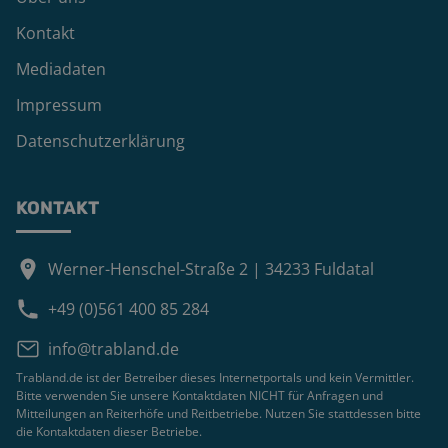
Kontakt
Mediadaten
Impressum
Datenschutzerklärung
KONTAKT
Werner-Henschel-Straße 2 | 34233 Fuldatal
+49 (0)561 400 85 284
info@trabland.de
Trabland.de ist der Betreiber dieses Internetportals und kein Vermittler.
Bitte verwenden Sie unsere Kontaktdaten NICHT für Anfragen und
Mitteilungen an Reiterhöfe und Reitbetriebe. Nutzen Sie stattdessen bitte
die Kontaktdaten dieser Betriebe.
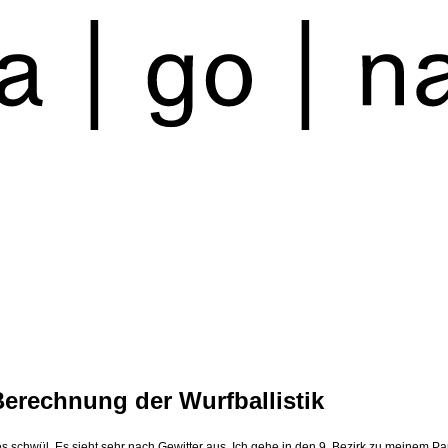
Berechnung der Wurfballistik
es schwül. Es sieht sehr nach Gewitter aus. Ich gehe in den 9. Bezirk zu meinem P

--------------------------------------------------

[WHAT TO PRODUCE]
Each line above should be written out again exactly, and no picture should appear in the copy.

[TASK OUTPUT]
Kontakt
Mediadaten
Impressum
Datenschutzerklärung
KONTAKT
Werner-Henschel-Straße 2 | 34233 Fuldatal
+49 (0)561 400 85 284
info@trabland.de
Trabland.de ist der Betreiber dieses Internetportals und kein Vermittler.
Bitte verwenden Sie unsere Kontaktdaten NICHT für Anfragen und
Mitteilungen an Reiterhöfe und Reitbetriebe. Nutzen Sie stattdessen bitte
die Kontaktdaten dieser Betriebe.
Berechnung der Wurfballistik
es schwül. Es sieht sehr nach Gewitter aus. Ich gehe in den 9. Bezirk zu meinem P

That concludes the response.